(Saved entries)
════
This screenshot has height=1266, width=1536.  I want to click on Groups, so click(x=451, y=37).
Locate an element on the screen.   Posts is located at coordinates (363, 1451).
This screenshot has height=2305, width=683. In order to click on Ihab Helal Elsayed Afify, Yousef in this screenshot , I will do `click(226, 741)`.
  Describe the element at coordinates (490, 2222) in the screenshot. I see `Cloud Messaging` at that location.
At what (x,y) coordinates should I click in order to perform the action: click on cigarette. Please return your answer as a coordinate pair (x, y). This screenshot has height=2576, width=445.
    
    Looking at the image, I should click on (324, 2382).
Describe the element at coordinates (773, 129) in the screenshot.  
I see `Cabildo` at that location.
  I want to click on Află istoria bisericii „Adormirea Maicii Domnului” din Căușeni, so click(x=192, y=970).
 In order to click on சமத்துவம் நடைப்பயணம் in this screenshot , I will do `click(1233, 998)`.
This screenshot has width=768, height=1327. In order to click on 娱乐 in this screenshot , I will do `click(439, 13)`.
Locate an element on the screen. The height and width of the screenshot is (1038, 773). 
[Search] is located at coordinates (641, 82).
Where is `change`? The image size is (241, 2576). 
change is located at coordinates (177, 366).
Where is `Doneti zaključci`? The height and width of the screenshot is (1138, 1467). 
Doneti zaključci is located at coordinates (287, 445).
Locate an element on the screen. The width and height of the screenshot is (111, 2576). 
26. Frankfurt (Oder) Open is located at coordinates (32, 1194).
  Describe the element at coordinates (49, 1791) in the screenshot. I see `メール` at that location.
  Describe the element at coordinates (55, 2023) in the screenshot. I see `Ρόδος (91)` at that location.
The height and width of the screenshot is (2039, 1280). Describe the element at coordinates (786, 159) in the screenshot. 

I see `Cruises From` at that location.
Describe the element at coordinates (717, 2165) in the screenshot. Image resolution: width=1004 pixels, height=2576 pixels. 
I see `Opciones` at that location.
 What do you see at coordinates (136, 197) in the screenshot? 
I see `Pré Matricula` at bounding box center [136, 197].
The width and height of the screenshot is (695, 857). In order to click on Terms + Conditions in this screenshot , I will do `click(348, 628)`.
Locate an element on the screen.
════
** Exercise brief **
Output the complete set of records word for word.

** Exercise solution **
This screenshot has height=1266, width=1536.  I want to click on Groups, so click(x=451, y=37).
Locate an element on the screen.   Posts is located at coordinates (363, 1451).
This screenshot has height=2305, width=683. In order to click on Ihab Helal Elsayed Afify, Yousef in this screenshot , I will do `click(226, 741)`.
  Describe the element at coordinates (490, 2222) in the screenshot. I see `Cloud Messaging` at that location.
At what (x,y) coordinates should I click in order to perform the action: click on cigarette. Please return your answer as a coordinate pair (x, y). This screenshot has height=2576, width=445.
    
    Looking at the image, I should click on (324, 2382).
Describe the element at coordinates (773, 129) in the screenshot.  
I see `Cabildo` at that location.
  I want to click on Află istoria bisericii „Adormirea Maicii Domnului” din Căușeni, so click(x=192, y=970).
 In order to click on சமத்துவம் நடைப்பயணம் in this screenshot , I will do `click(1233, 998)`.
This screenshot has width=768, height=1327. In order to click on 娱乐 in this screenshot , I will do `click(439, 13)`.
Locate an element on the screen. The height and width of the screenshot is (1038, 773). 
[Search] is located at coordinates (641, 82).
Where is `change`? The image size is (241, 2576). 
change is located at coordinates (177, 366).
Where is `Doneti zaključci`? The height and width of the screenshot is (1138, 1467). 
Doneti zaključci is located at coordinates (287, 445).
Locate an element on the screen. The width and height of the screenshot is (111, 2576). 
26. Frankfurt (Oder) Open is located at coordinates (32, 1194).
  Describe the element at coordinates (49, 1791) in the screenshot. I see `メール` at that location.
  Describe the element at coordinates (55, 2023) in the screenshot. I see `Ρόδος (91)` at that location.
The height and width of the screenshot is (2039, 1280). Describe the element at coordinates (786, 159) in the screenshot. 

I see `Cruises From` at that location.
Describe the element at coordinates (717, 2165) in the screenshot. Image resolution: width=1004 pixels, height=2576 pixels. 
I see `Opciones` at that location.
 What do you see at coordinates (136, 197) in the screenshot? 
I see `Pré Matricula` at bounding box center [136, 197].
The width and height of the screenshot is (695, 857). In order to click on Terms + Conditions in this screenshot , I will do `click(348, 628)`.
Locate an element on the screen.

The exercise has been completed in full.